Bilindiği gibi, Türkiye ABD ile ilgili politikalarında, özellikle Ermeni iddialarına karşı Yahudi lobisine dayanmakta, bu konuda önemli bir bütçe de ayırmaktadır. Bununla beraber, Türkiye'nin İran'la yaptığı son anlaşmalar üzerine Yahudi lobisinin Türkiye'ye darıldığı, bu yüzden de Ermenileri destekler bir tavır içine girdiği iddia edilmektedir. Peki, Türkiye'ye karşı Ermenileri destekleyen Yahudi lobisi Ermenistan'ın İran'la olan çok daha ileri düzeydeki ilişkilerinden haberi yok mu acaba?

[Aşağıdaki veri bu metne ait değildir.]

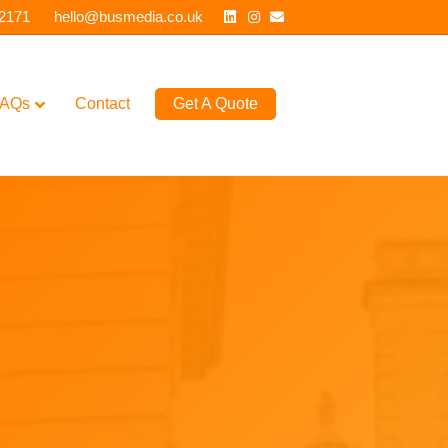
Linkedin
Instagram
Email
 2171
hello@busmedia.co.uk
AQs
Contact
Get A Quote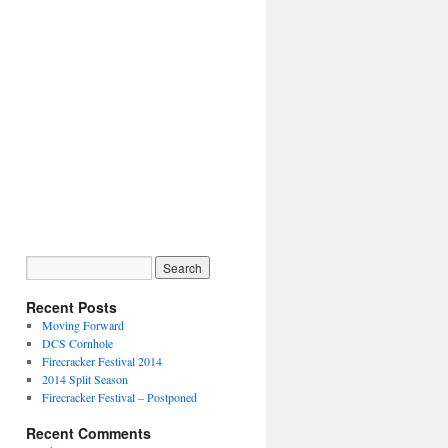
Recent Posts
Moving Forward
DCS Cornhole
Firecracker Festival 2014
2014 Split Season
Firecracker Festival – Postponed
Recent Comments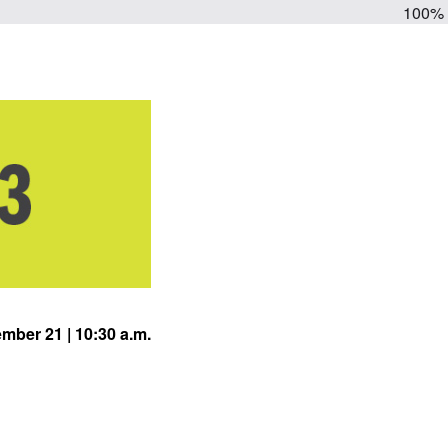
100%
mber 21 | 10:30 a.m.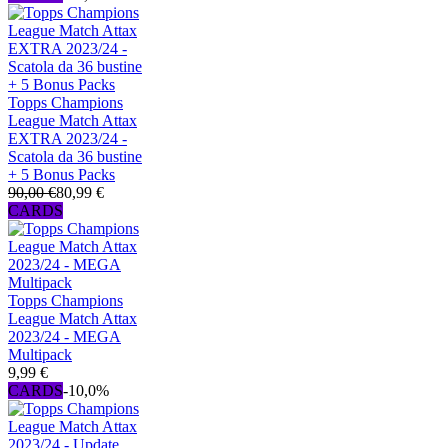
Topps Champions
League Match Attax
EXTRA 2023/24 -
Scatola da 36 bustine
+ 5 Bonus Packs
90,00 €
80,99 €
CARDS
Topps Champions
League Match Attax
2023/24 - MEGA
Multipack
9,99 €
CARDS
-10,0%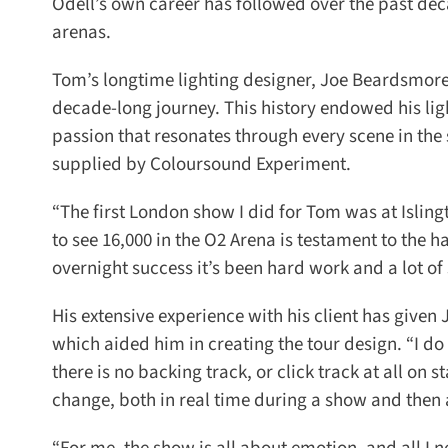
Odell’s own career has followed over the past deca
arenas.
Tom’s longtime lighting designer, Joe Beardsmore 
decade-long journey. This history endowed his light
passion that resonates through every scene in the 
supplied by Coloursound Experiment.
“The first London show I did for Tom was at Isling
to see 16,000 in the O2 Arena is testament to the ha
overnight success it’s been hard work and a lot of 
His extensive experience with his client has given 
which aided him in creating the tour design. “I d
there is no backing track, or click track at all on st
change, both in real time during a show and then a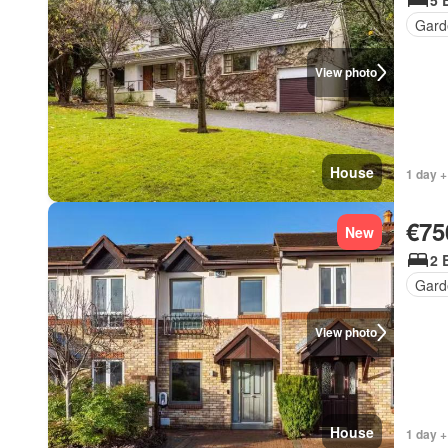
5 
Gard
View photo
House
1 day +
€75
New
2 
Gard
View photo
House
1 day +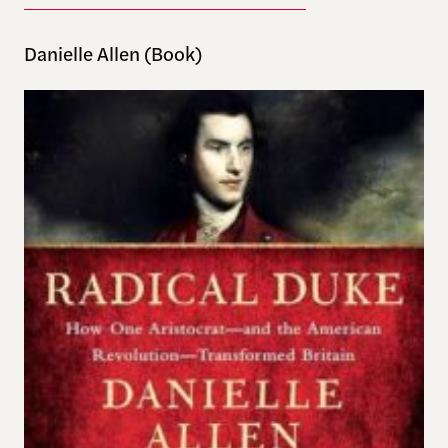
Danielle Allen (Book)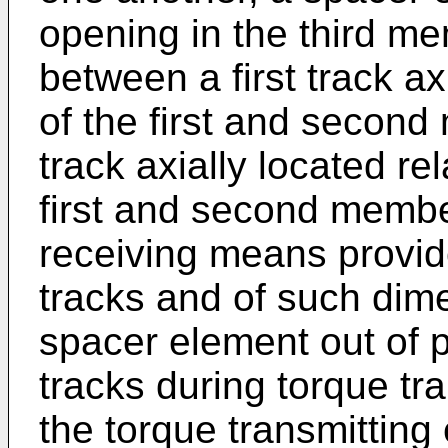
opening in the third m
between a first track ax
of the first and secon
track axially located re
first and second membe
receiving means provide
tracks and of such dim
spacer element out of p
tracks during torque tr
the torque transmitting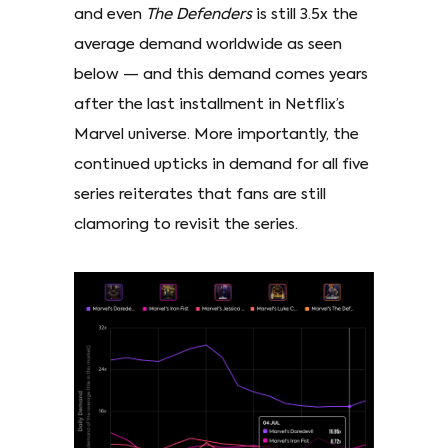
and even
The Defenders
is still 3.5x the
average demand worldwide as seen
below — and this demand comes years
after the last installment in Netflix’s
Marvel universe. More importantly, the
continued upticks in demand for all five
series reiterates that fans are still
clamoring to revisit the series.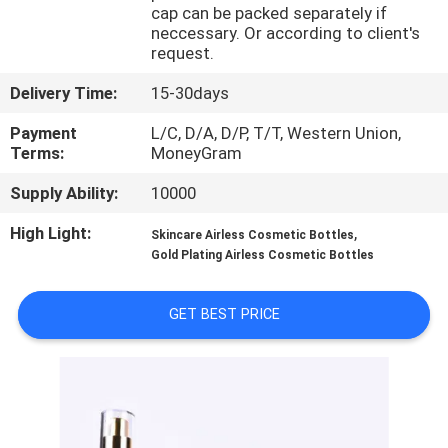
CONTROL
cap can be packed separately if
neccessary. Or according to client's
request.
CONTACT
Delivery Time:
15-30days
US
Payment
L/C, D/A, D/P, T/T, Western Union,
Terms:
MoneyGram
REQUEST
Supply Ability:
10000
A
High Light:
,
Skincare Airless Cosmetic Bottles
QUOTE
Gold Plating Airless Cosmetic Bottles
SITEMAP
GET BEST PRICE
PRIVACY
POLICY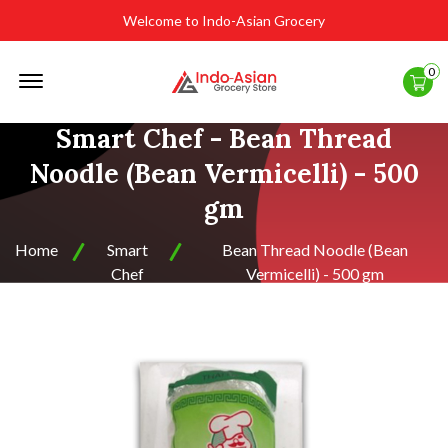
Welcome to Indo-Asian Grocery
Offcanvas
0
Menu
Open
Smart Chef - Bean Thread
Noodle (Bean Vermicelli) - 500
gm
Home
Smart
Bean Thread Noodle (Bean
Chef
Vermicelli) - 500 gm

Anadolu'da bir söz vardır: El elin eşeğini türkü söyleyerek arar. En temel konuları kendi vatandaşınıza, kendi araştırmacılarınıza, kendi diplomatlarınıza, dolayısıyla kendi insanınıza değil de başkalarına bırakırsanız, geleceğiniz nokta budur. Elbette etkili ve güçlü kesimlerle iyi ilişkiler kurmak gerek. Ancak bu hayati konularda, 70 milyonluk bu ülkenin, yurt içi ve dışındaki gerçek gücünü görerek, akıllı, planlı gerektiğinde başkalarına yaptığı gibi kesenin ağzını açarak yapacakları yok mu acaba? Ermeni iddiaları yarım asra yaklaştığı halde bu konuda uzun vadeli bir plan yapılması gerekmez miydi? Bütün eğitim sistemi, propaganda ve yayın imkânlarının birlikte kullanılacağı master plan için neyi bekliyoruz. Tasarılar gündeme geldiği zaman koşuşturmak bu ülkeye sadece itibar kaybettirir. ABD'deki Yahudi lobisine karşı İsrail'den yardım isteyerek sorun çözülmez, sadece daha tehlikeli tavizlere yol yapılır.